映像編集PCを組む際、CPUとGPUのバランスを取ることが重要。

どちらか一方だけが高性能でも、もう一方がボトルネックになってしまえば全体のパフォーマンスは上がりません。

Core Ultra 7 265KとGeForce RTX 5070の組み合わせは、4K編集を快適にこなせる性能を持ちながら、価格も抑えられたバランス型構成として多くのクリエイターに支持されています。

この構成なら、Lumetriカラーを多用したカラーグレーディングも、複数のエフェクトを重ねた複雑な編集も、ストレスなく作業できます。

書き出し時間も実用的な範囲に収まり、フルHDなら10分の動画を5分程度、4Kでも15分程度で完了するでしょう。

メモリは32GBあれば充分ですが、予算に余裕があるなら64GBにしておくと安心感があります。
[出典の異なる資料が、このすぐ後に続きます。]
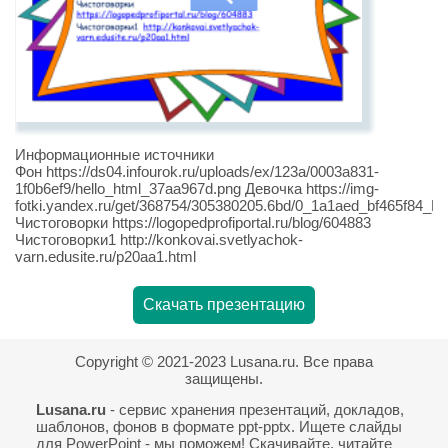
Информационные источники
Фон https://ds04.infourok.ru/uploads/ex/123a/0003a831-
1f0b6ef9/hello_html_37aa967d.png Девочка https://img-
fotki.yandex.ru/get/368754/305380205.6bd/0_1a1aed_bf465f84_L.
Чистоговорки https://logopedprofiportal.ru/blog/604883
Чистоговорки1 http://konkovai.svetlyachok-
varn.edusite.ru/p20aa1.html
Скачать презентацию
Copyright © 2021-2023 Lusana.ru. Все права
защищены.
Lusana.ru
- сервис хранения презентаций, докладов,
шаблонов, фонов в формате ppt-pptx. Ищете слайды
для PowerPoint - мы поможем! Скачивайте, читайте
AMD派ならRyzen 7 9700XとRadeon RX 9070XTの組み合わせも選択肢。

Zen5アーキテクチャの効率的な処理とRDNA 4の高速エンコードが相乗効果を生み、Intel+GeForce構成に匹敵するほどの快適性を実現します。

ハイエンド構成で時短を実現

プロフェッショナルな現場で求められるのは、何よりも時間効率。

納期が厳しいプロジェクトでは、レンダリング時間の短縮が死活問題になってきます。

Ryzen 9 9950X3DとGeForce RTX 5080の組み合わせは、8K素材の編集やAfter Effectsとの連携作業でも余裕を持って対応できるハイエンド構成です。

16コア32スレッドのRyzen 9 9950X3Dは、バックグラウンドレンダリングをしながら次のシーンの編集を進めるといったマルチタスクも難なくこなします。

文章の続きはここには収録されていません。